'''

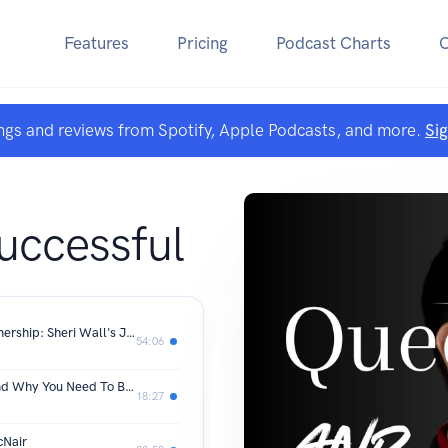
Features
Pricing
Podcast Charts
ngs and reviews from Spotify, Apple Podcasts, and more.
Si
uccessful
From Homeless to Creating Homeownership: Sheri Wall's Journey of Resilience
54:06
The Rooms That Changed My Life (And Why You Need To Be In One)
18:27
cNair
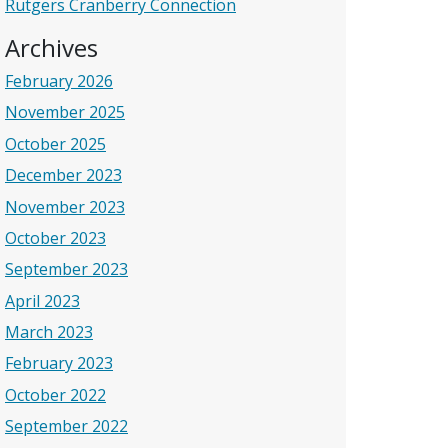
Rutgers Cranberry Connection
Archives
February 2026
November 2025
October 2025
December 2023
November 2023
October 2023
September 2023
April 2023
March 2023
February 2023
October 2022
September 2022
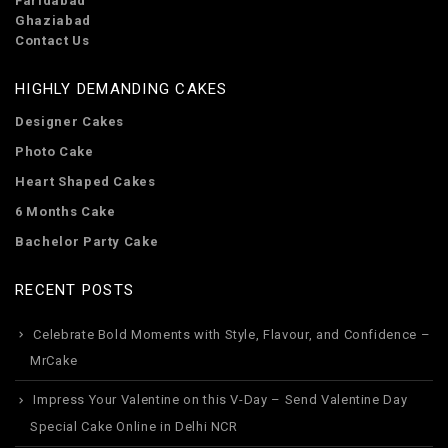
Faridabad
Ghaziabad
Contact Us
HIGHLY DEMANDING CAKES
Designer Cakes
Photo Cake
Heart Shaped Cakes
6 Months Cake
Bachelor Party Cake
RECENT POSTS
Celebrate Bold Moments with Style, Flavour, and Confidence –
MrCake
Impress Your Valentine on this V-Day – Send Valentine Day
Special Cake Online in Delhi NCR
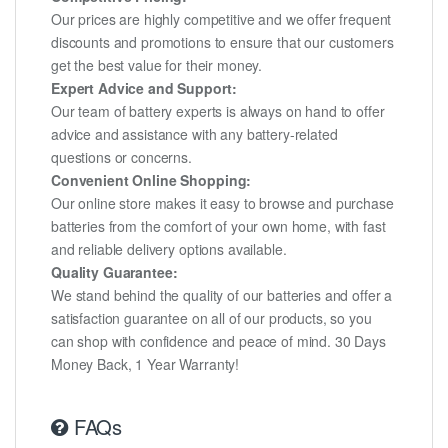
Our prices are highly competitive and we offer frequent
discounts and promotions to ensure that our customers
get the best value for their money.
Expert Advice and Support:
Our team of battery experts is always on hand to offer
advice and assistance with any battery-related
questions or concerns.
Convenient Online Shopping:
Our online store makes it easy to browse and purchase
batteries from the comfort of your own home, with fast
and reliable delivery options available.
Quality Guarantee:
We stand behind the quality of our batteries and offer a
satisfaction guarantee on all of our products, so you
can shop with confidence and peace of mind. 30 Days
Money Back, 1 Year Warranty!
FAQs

'''

THE PROBLEM:
Retype exactly. Include each line from the start of the material through the line holding "November 2023", and leave the pictures out.

RESULT OF THIS EXERCISE:
Features
Pricing
Podcast Charts
ngs and reviews from Spotify, Apple Podcasts, and more.
Si
uccessful
From Homeless to Creating Homeownership: Sheri Wall's Journey of Resilience
54:06
The Rooms That Changed My Life (And Why You Need To Be In One)
18:27
cNair
Rutgers Cranberry Connection
Archives
February 2026
November 2025
October 2025
December 2023
November 2023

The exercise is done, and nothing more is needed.